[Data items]
▬▬▬▬▬▬

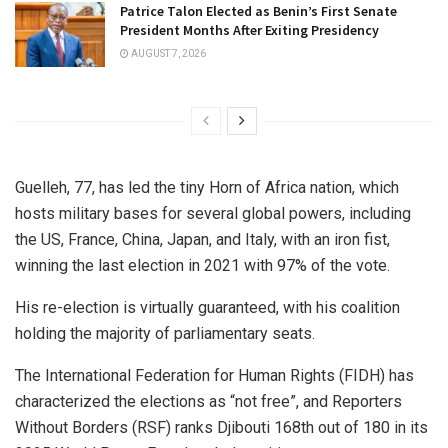
Patrice Talon Elected as Benin’s First Senate
President Months After Exiting Presidency
AUGUST 7, 2026
Guelleh, 77, has led the tiny Horn of Africa nation, which
hosts military bases for several global powers, including
the US, France, China, Japan, and Italy, with an iron fist,
winning the last election in 2021 with 97% of the vote.
His re-election is virtually guaranteed, with his coalition
holding the majority of parliamentary seats.
The International Federation for Human Rights (FIDH) has
characterized the elections as “not free”, and Reporters
Without Borders (RSF) ranks Djibouti 168th out of 180 in its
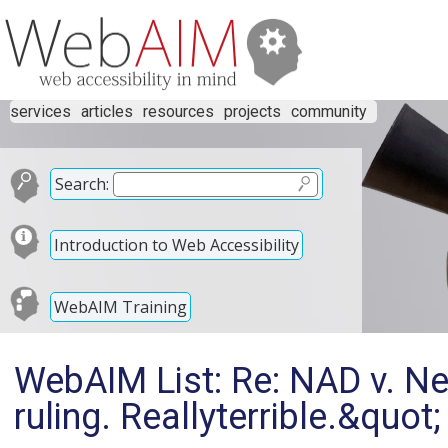
services
articles
resources
projects
community
Search:
Introduction to Web Accessibility
WebAIM Training
WebAIM List: Re: NAD v. Net
ruling. Reallyterrible.&quot;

▬▬▬▬▬▬

* Work request
If a line in the entries holds the string "WebAIM", copy it.

* Finished task
WebAIM Training
WebAIM List: Re: NAD v. Net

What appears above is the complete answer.